A little bit of background first, my node is running under Windows Server 2019 with the native windows service version. It has been growing since the past year and it is now around 11TB with 7.8 million files with an average size of 1.4MB.
I noticed huge latency on the volume hosting the data’s since the volume reached around 4-5TB and it keep getting worse as the volume increased. Moving the database files to SSD reduced the problems but did not solve it completely.
- The file system used for the data drive was NTFS with 4KB clusters
- The drive activity was constantly around 80-100%
- The average latency was way above 300ms even when the activity was very low
Listing the files on the volume was very slow and I started suspecting defragmentation or files count problems. I tried defragmenting the volume but it was taking ages and did not seem to solve anything.
I then though of two options:
- Try to migrate the volume to a NTFS 64KB cluster to try to reduce the MFT file and limit fragmentation. However, I would lose a little bit of space, as the average file size is not very huge.
- Try to migrate the volume to ReFS 4KB. ReFS have his pro and cons but it there is something that I does much better than NTFS is dealing with huge numbers of files, NTFS usually keep getting slower and slower the more file you add (talking about millions of files here)
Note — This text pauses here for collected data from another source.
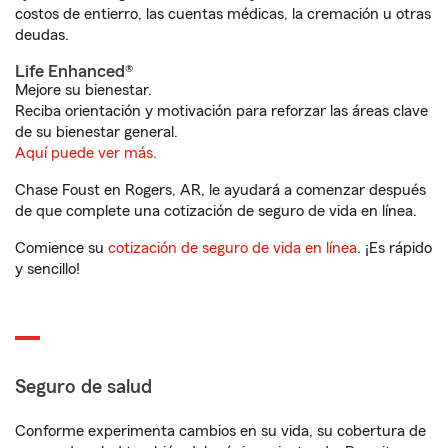
costos de entierro, las cuentas médicas, la cremación u otras
deudas.
Life Enhanced®
Mejore su bienestar.
Reciba orientación y motivación para reforzar las áreas clave
de su bienestar general.
Aquí puede ver más.
Chase Foust en Rogers, AR, le ayudará a comenzar después
de que complete una cotización de seguro de vida en línea.
Comience su
cotización de seguro de vida en línea
. ¡Es rápido
y sencillo!
Seguro de salud
Conforme experimenta cambios en su vida, su cobertura de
I chose to test ReFS. I migrated my 11TB volume to a new ReFS 4KB partition (took some time for the copy but the node downtime was only 20 min) and it is the night and day:
- Average latency under 1ms
- Average activity is around 5-10%
- Node startup have the data volume at 60% for 3-4 minutes compare to 100% for more than 30 min before
- Listing the files on the volume is quite fast now
PS: It is just my experience; I am not saying that ReFS is better than NTFS for every Windows node. But if you are facing huge latency spike on a > 10TB volume on Windows Server it might be the solution for you.